- _Exercise description_:
Starting with the line in which "Find the location" appears, give back every line exactly as written until the listing ends, excluding pictures.

Segment Open

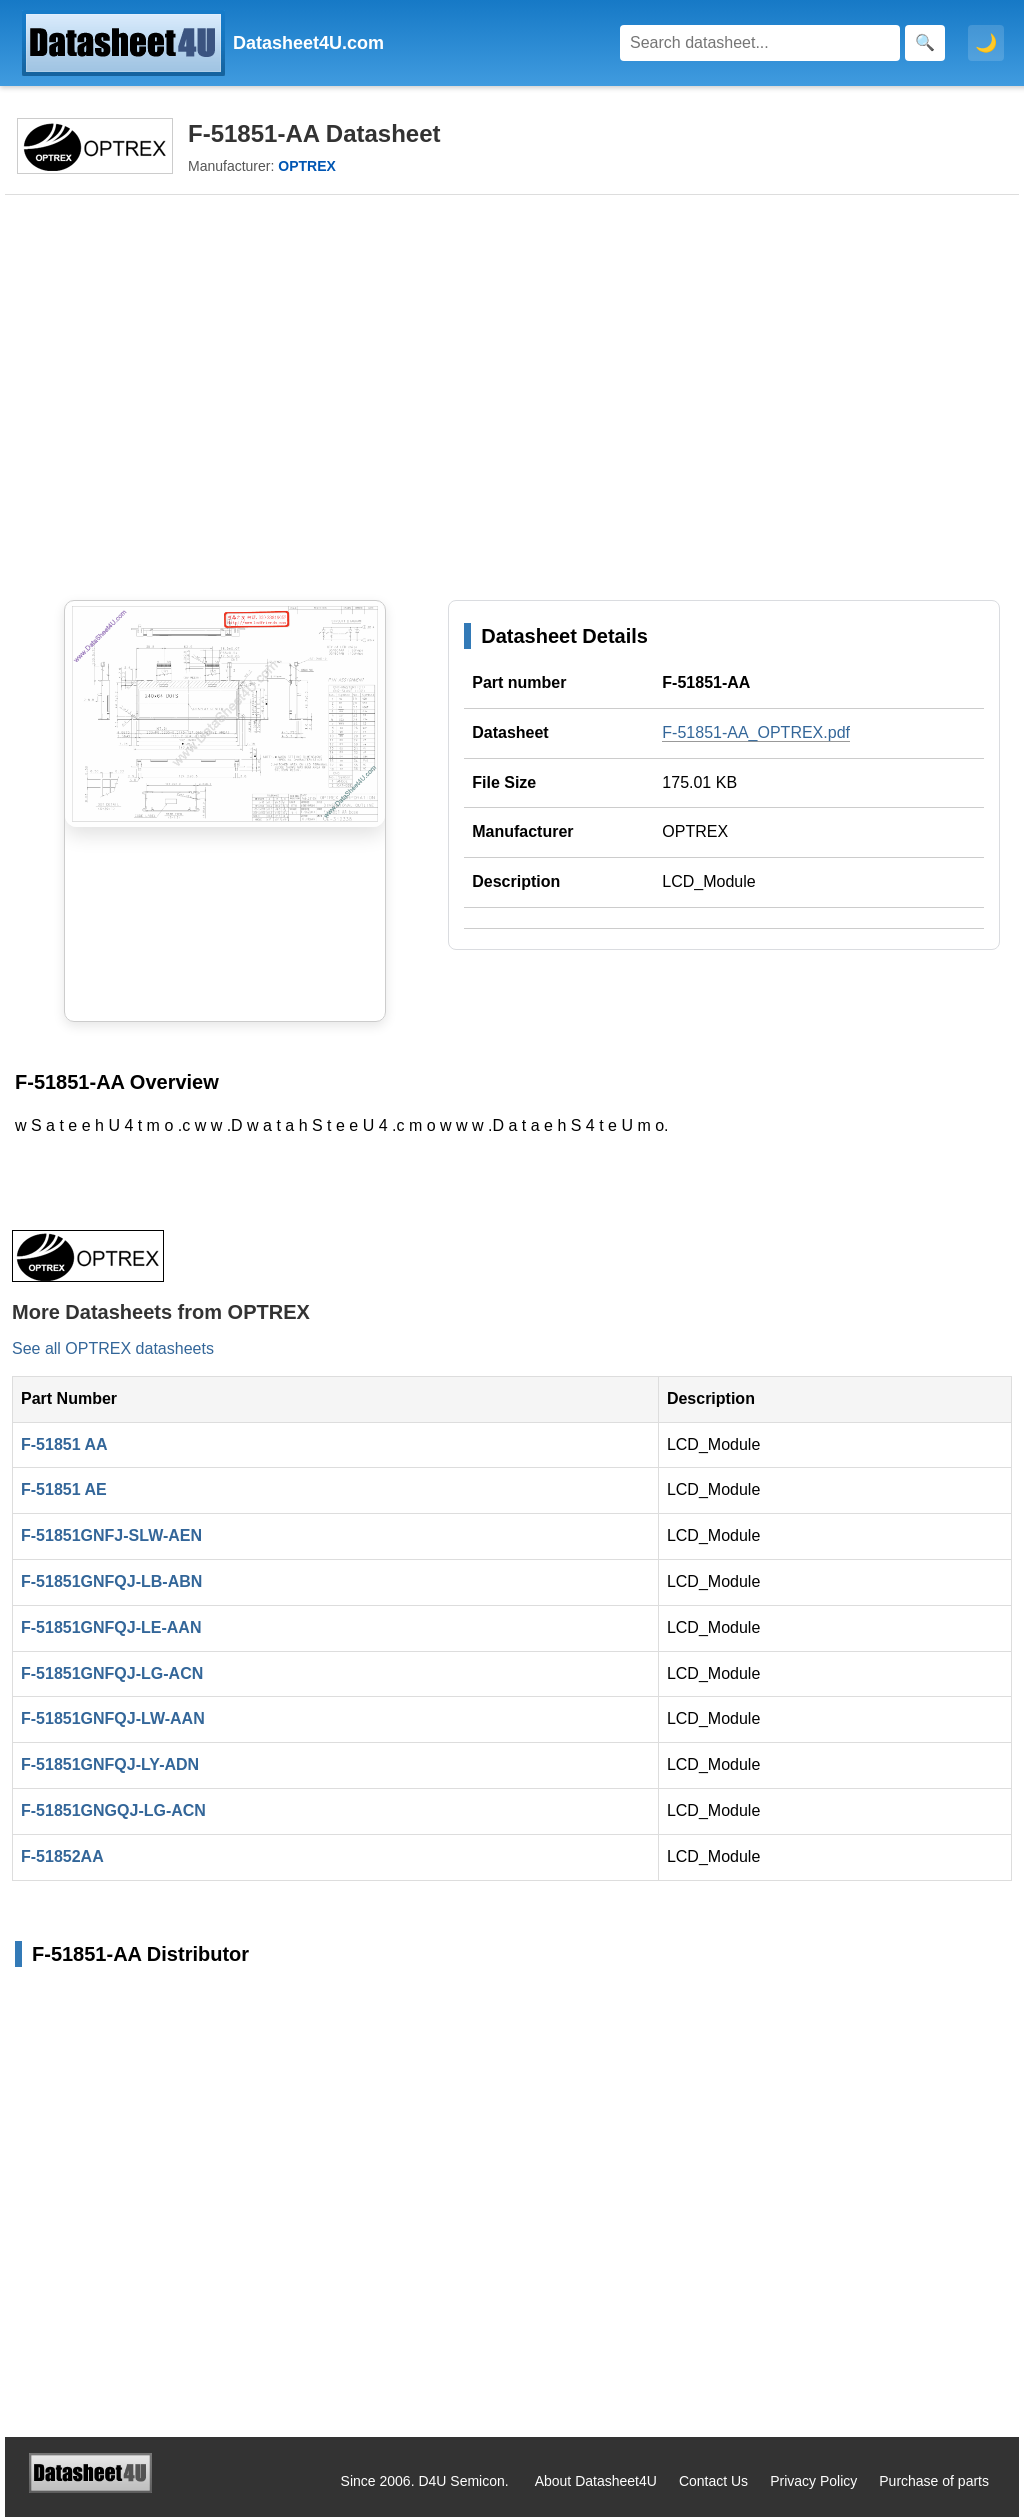 Image resolution: width=1024 pixels, height=2517 pixels. I want to click on F-51851 AA, so click(64, 1444).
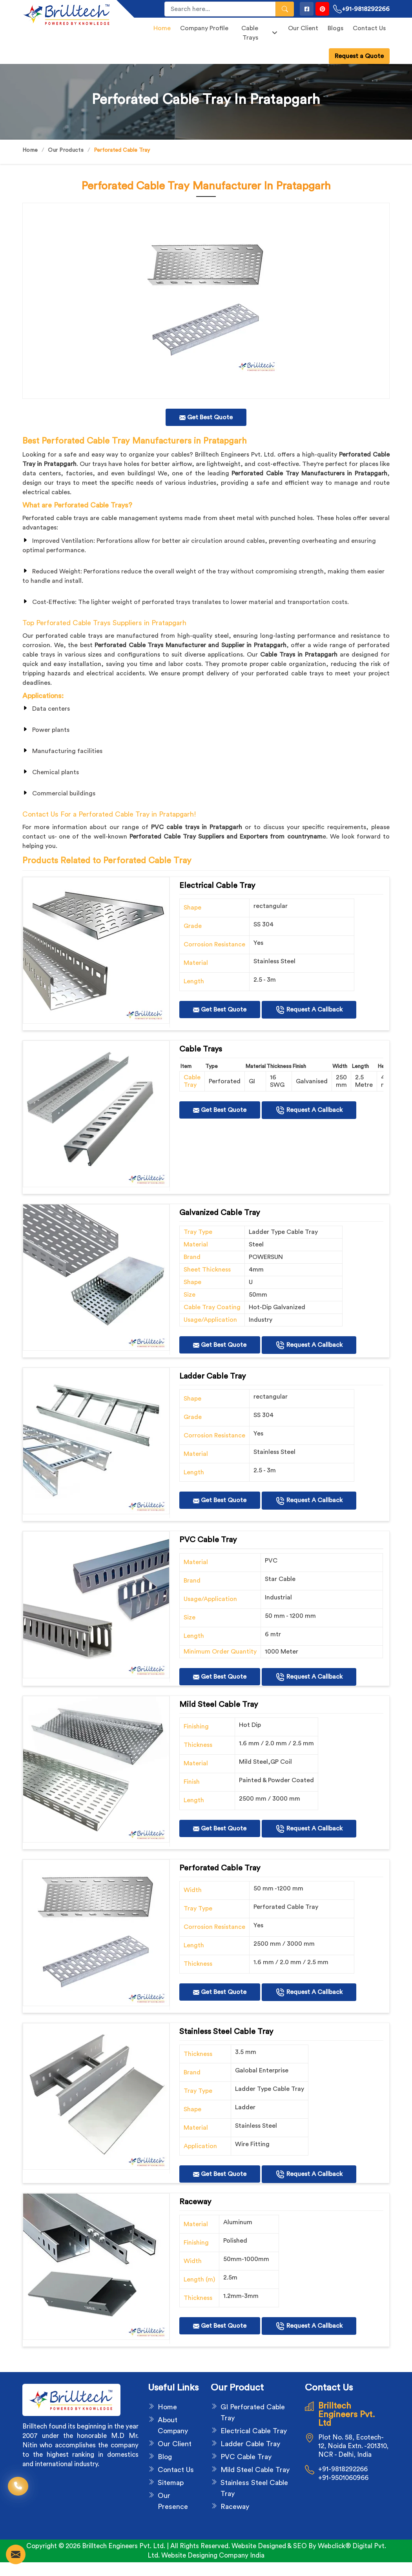 This screenshot has width=412, height=2576. What do you see at coordinates (303, 28) in the screenshot?
I see `Our Client` at bounding box center [303, 28].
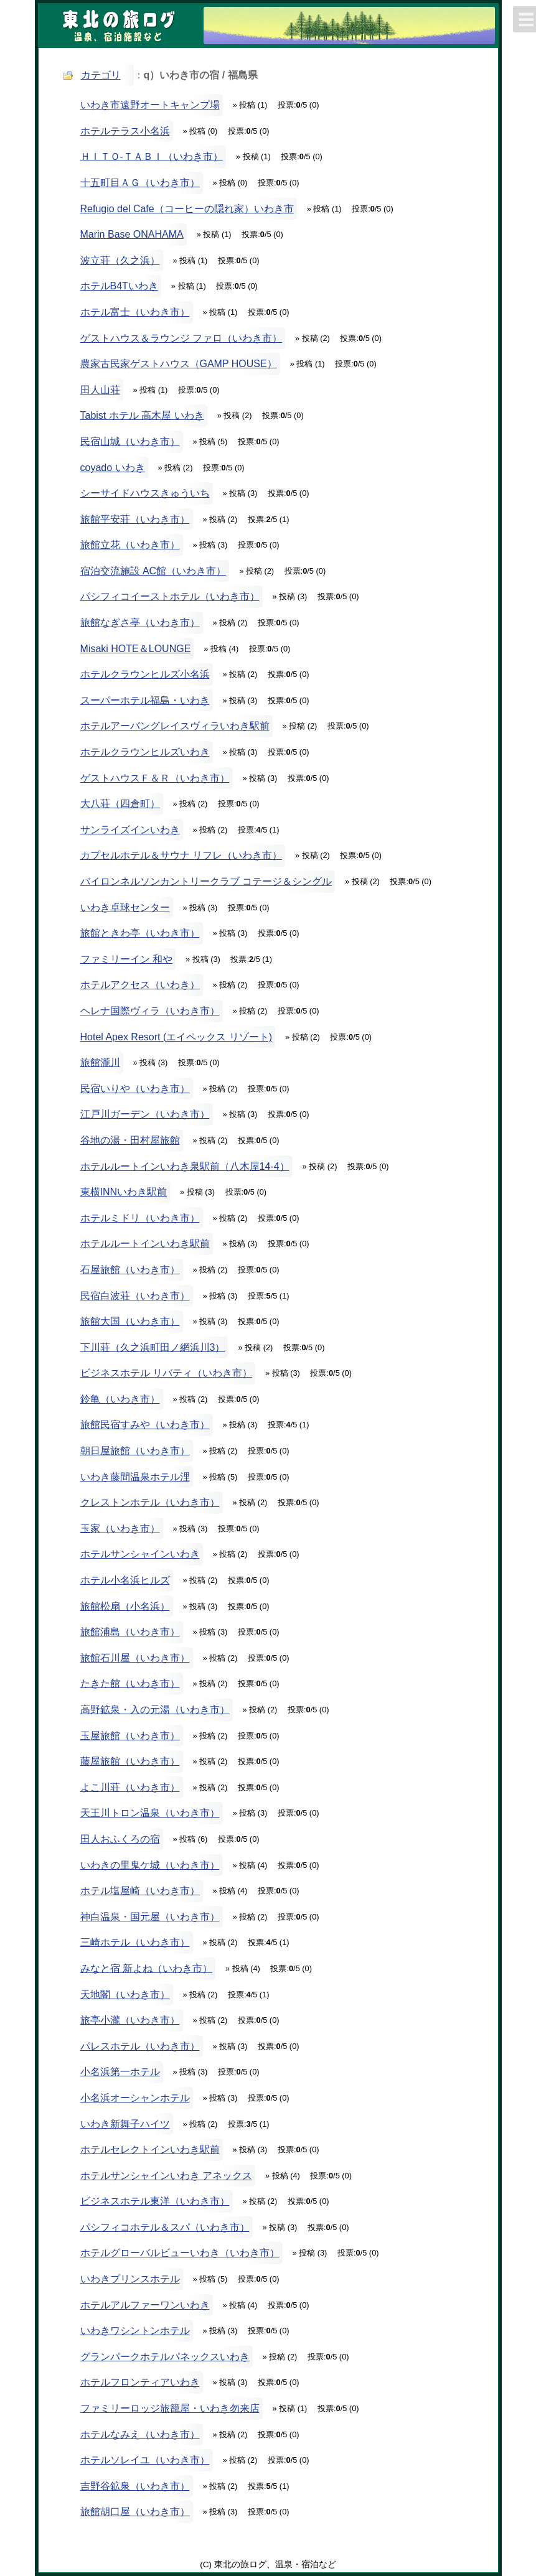  I want to click on ホテル富士（いわき市）, so click(135, 312).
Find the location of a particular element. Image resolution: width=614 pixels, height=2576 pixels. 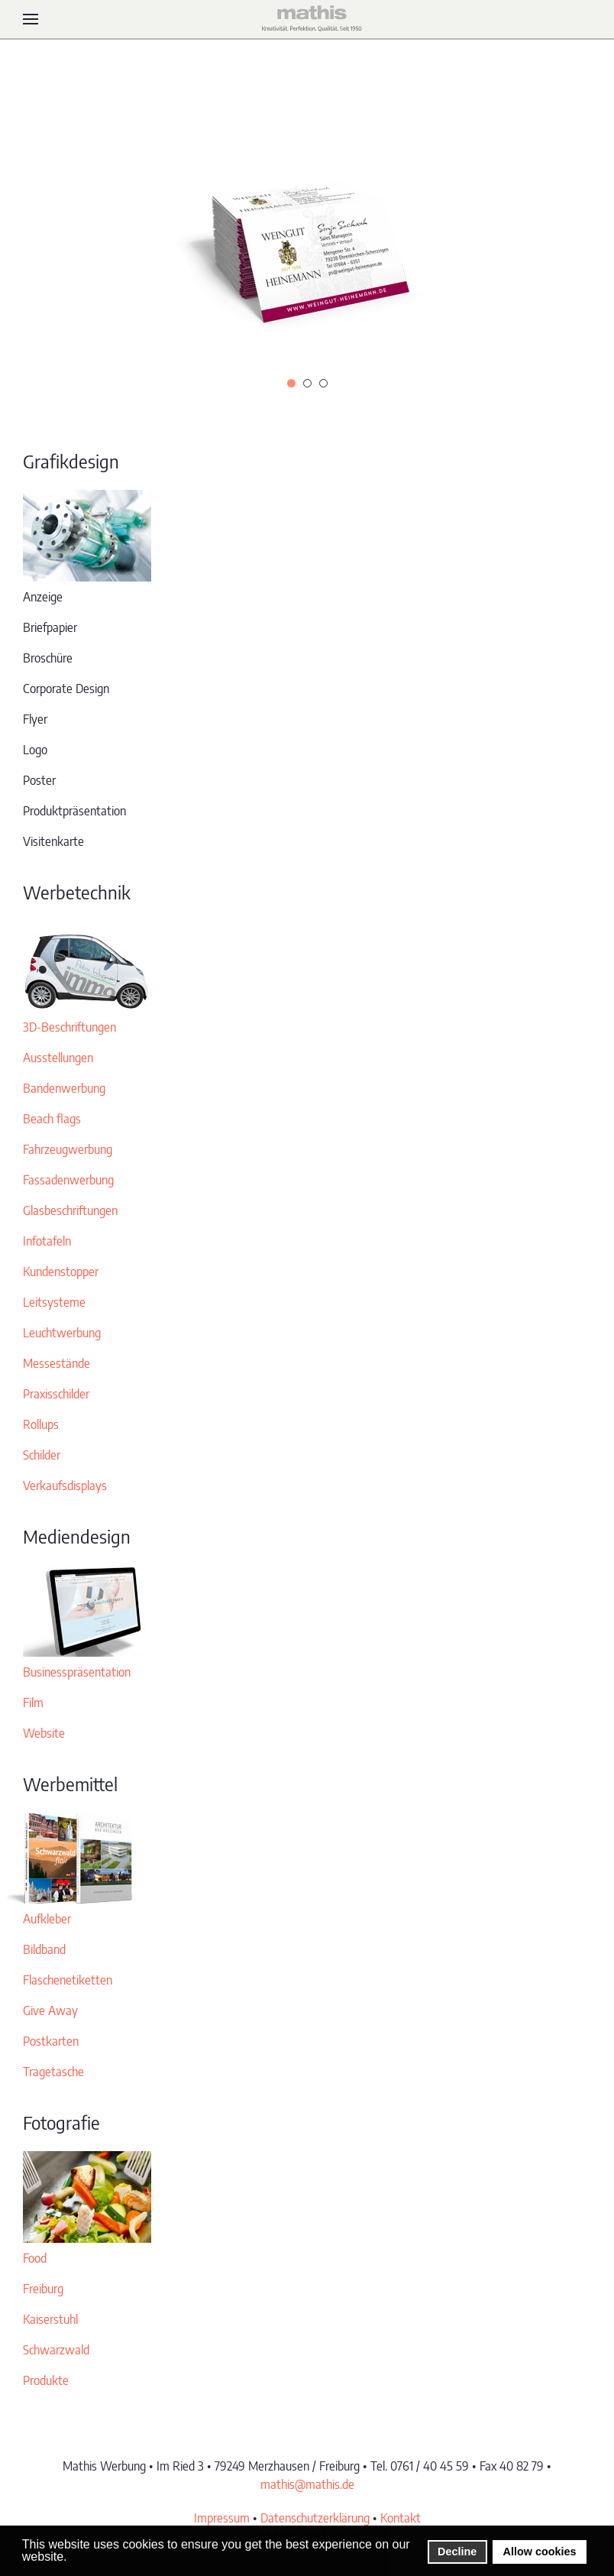

Postkarten is located at coordinates (51, 2041).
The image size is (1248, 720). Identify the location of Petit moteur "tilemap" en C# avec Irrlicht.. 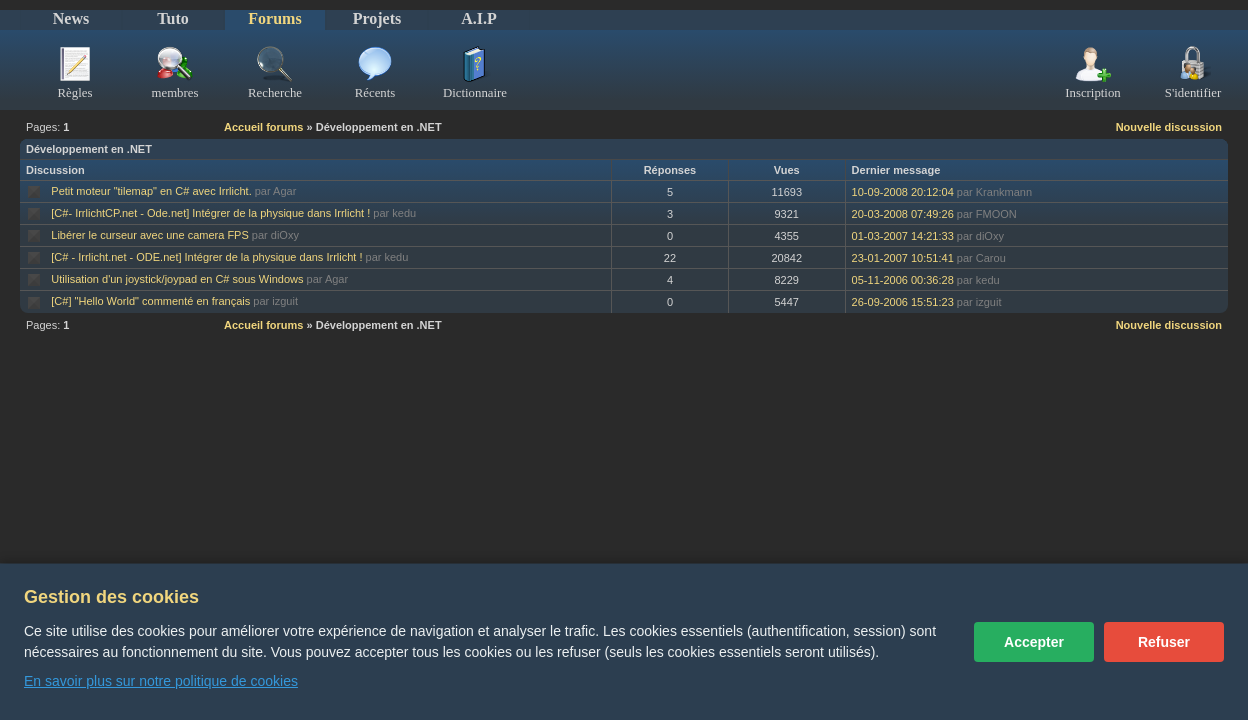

Segment Closed

- _Exercise answer_:
Find the location of a particular element. Image resolution: width=614 pixels, height=2576 pixels. 

Postkarten is located at coordinates (51, 2041).
The image size is (1248, 720). Identify the location of Petit moteur "tilemap" en C# avec Irrlicht.. 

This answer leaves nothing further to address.